The amendments have been designed to address some issues raised by stakeholders. Among the major concerns of stakeholders were protecting confidentiality of board resolutions, as well as the provision of auditors being required to report suspected frauds at the companies audited by them. The provision on the public scrutiny of board resolutions, is a practice which is not followed anywhere in the world, and has been amended in the new Bill. A company deciding in its board on its next model, a new product trademark or the funding mechanism would not like such matters to be known to competitors, and thus this is a welcome change.
Towards meeting a “corporate demand”, the relevant amendment now prohibits public inspection of board resolutions filed in the registry. Under the new norms, the paid-up capital criteria has been scrapped while threshold limits for various transactions for getting shareholders’ nod has now been stipulated. Another amendment approves prescribing specific punishment for deposits accepted, a condition that was left out in the act inadvertently.

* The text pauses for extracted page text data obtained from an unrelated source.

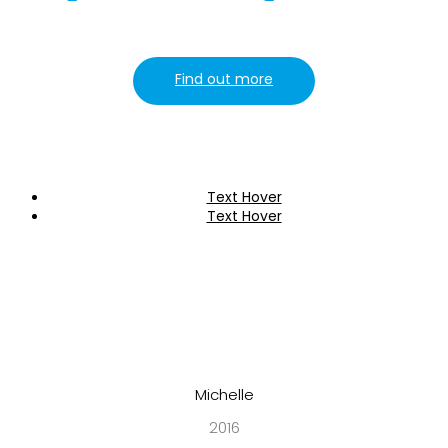
Find out more
Text Hover
Text Hover
Michelle
2016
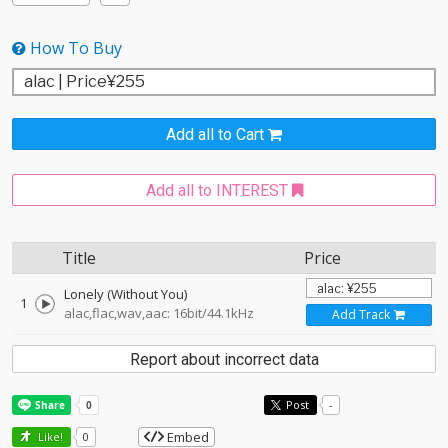
How To Buy
Add all to Cart
Add all to INTEREST
Title
Price
Lonely (Without You)
1
alac,flac,wav,aac: 16bit/44.1kHz
Add Track
Report about incorrect data
Post
-
Embed
Like!
0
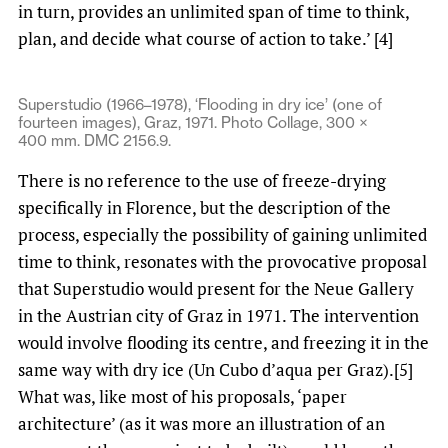
in turn, provides an unlimited span of time to think,
plan, and decide what course of action to take.’ [4]
Superstudio (1966–1978), ‘Flooding in dry ice’ (one of
fourteen images), Graz, 1971. Photo Collage, 300 ×
400 mm. DMC 2156.9.
There is no reference to the use of freeze-drying
specifically in Florence, but the description of the
process, especially the possibility of gaining unlimited
time to think, resonates with the provocative proposal
that Superstudio would present for the Neue Gallery
in the Austrian city of Graz in 1971. The intervention
would involve flooding its centre, and freezing it in the
same way with dry ice (Un Cubo d’aqua per Graz).[5]
What was, like most of his proposals, ‘paper
architecture’ (as it was more an illustration of an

Stakeholders were also concerned that stringent regulations for related party transactions, or those transactions between the company and another in which a board member or members are interested, could hurt routine business activity. The amendment now exempts corporates from the need to get shareholders’ nod in the case of related party transactions valued lower than Rs.100 crore or 10 percent of net worth. Under the old system, shareholders’ permission through a special resolution was required in case of related party transactions for all firms with a paid up capital of Rs.10 crore or more.
Another amendment exempts related party transactions between holding companies and wholly owned subsidiaries from the requirement of approval of non-related shareholders.
The amendment bill, is expected to go a long way in creating an enabling regulatory regime necessary for promoting economic growth.